Sunday, August 29, 2010

Finding a Home, Finding an Identity

How does one describe being from New Orleans? Of the City's intrinsic beauty, its pride, its excitement, its devotion to a team and to a Faith? Can things such as this be quantified or measured? Can it be snuffed out, washed to sea, blown away? Can anyone defeat such a Joy in Life as well as in death, where death is no time for mourning but celebrating the Past? The answer is found in the embodiment of a team that isn't just a team, it's part of the intrinsic nature of New Orleans. The Saints are New Orleans. And New Orleans is the Saints. Summed up in so many words: WHO DAT!

And this is what is interesting above all about New Orleans: a paradoxical love and a faith that withstands every countenance of despair and attempt of shedding. It is found in a city that weaves in a faith not blind to life, but rather one lived inside of it. It is neighbor helping neighbor. It is the yearly Carnival celebrations beside one's fellow neighbor that, indeed, they've survived another hurricane season. It is celebrations of the Saints win or lose (but especially with the wins).

Places of childhood do not leave one's mind—not the good or the bad, not the ugly or the indifferent. So it is with me—yet the last thing New Orleans will leave you as is indifferent. Not even hurricanes, which wipe off many markers of the past, or man-made engineering disasters, which finish off where Mother Nature began her work, not even these disasters will tear from memory these mementos of days gone by. New Orleans is altogether different, another category altogether.

The place has a way of instilling both a pride of place and a sadness of when progress has been stopped, delayed, or hampered. It breeds la joie de vivre and disappointment. It is a city that is far from perfect, but it is one of distinctiveness that all who are associated with it take great pride in. It is an identity that no hurricane or distance can dissipate.

It is a city that has been, since its inception, a city to be documented, but not only documented but also lived. It is a city to live vicariously in, whether it is of the past, present, or the future. They are all contained within the ramparted streets of that unique leveed city. Once you are there, you never truly depart.

One always has a piece of the city whether you've been there a day, a year, or a lifetime. The only difference is that when you move away, you become an ambassador of that spirit of life shared. It speaks to the soul like no other place in world can. And sometimes, when the voices get to be too many, one cannot realize this until it is the only voice to remain from the sprawl and noise of another place, a place where all things are manufactured and not grown, a place where the façade is the only thing present.

Yet, one's ambassadorship remains, as though one is left in a second-rate hotel room waiting out the exile to return home. It is a strange love affair that New Orleans breeds. One that remains as thick as the humid air of that river city and remains despite all odds.

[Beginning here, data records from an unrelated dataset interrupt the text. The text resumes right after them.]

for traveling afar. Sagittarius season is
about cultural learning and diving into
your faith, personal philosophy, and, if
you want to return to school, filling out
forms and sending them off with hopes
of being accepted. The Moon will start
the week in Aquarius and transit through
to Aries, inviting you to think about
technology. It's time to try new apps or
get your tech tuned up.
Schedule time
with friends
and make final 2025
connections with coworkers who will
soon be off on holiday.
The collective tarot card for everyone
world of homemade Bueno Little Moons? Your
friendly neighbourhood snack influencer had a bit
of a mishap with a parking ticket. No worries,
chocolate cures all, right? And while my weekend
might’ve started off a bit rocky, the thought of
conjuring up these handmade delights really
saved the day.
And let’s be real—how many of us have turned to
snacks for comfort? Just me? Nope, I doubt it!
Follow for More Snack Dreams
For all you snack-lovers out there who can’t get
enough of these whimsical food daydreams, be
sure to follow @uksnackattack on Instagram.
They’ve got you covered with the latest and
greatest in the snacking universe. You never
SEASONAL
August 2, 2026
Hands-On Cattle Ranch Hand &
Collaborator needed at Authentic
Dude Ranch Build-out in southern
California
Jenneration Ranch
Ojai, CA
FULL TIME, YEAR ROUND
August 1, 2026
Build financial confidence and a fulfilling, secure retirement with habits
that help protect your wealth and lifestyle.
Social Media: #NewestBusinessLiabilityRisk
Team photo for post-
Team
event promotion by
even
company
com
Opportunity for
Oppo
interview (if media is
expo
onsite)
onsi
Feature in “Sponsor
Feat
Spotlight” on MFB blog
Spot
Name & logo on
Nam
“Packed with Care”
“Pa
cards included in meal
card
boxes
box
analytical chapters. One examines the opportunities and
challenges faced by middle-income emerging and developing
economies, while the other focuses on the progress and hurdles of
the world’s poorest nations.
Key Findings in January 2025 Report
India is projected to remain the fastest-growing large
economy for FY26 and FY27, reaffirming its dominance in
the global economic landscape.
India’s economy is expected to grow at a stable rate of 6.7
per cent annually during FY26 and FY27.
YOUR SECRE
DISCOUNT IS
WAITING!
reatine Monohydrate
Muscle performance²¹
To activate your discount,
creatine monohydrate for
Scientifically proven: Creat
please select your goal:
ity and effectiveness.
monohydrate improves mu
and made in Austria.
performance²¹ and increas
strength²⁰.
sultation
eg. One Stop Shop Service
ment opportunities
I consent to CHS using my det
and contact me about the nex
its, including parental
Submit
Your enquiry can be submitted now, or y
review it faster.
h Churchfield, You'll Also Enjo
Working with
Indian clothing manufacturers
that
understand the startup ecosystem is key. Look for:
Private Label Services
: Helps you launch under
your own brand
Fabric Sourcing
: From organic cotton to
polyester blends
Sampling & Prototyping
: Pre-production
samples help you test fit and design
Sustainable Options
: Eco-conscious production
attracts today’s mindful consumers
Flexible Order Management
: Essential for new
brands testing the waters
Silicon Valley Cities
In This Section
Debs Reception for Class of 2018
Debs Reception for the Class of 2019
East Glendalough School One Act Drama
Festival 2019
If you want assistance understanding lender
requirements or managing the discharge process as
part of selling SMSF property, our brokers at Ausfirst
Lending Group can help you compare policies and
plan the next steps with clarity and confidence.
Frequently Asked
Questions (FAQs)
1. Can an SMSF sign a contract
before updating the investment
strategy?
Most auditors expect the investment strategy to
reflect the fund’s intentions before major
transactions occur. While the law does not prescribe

More now than ever does New Orleans and the Gulf Coast need its ambassadors. Love affairs do not end once the beloved is gone, they only grow stronger. And, in it, the bonds of those who traveled those hallowed streets, celebrated its unique joy, and lived in those homes now rebuilt but not forgotten can be remembered, renewed, and represented to others as a reminder of the ones who did not make it out of the surly floodwaters or the strong headwinds of the Gulf, of the ones who survived Katrina those five years ago this day if only as a memory to our hearts, to our Louisiana.

If any song will bring me back to Louisiana... if songs had the power to do such things... this one would be it. Louisiana will always be home to me with New Orleans as its heart, wrapped in a faith true.

God bless New Orleans, the state of Louisiana, and the whole Gulf Coast as we mark this fifth anniversary of the Storm that did not break the will of people of the Gulf Coast. It may have washed the shores of a challenged land, but its people will not waver. Its people will not retreat. Its people will prosper and rebuild and renew a place, a face of what is best about America. God bless Louisiana.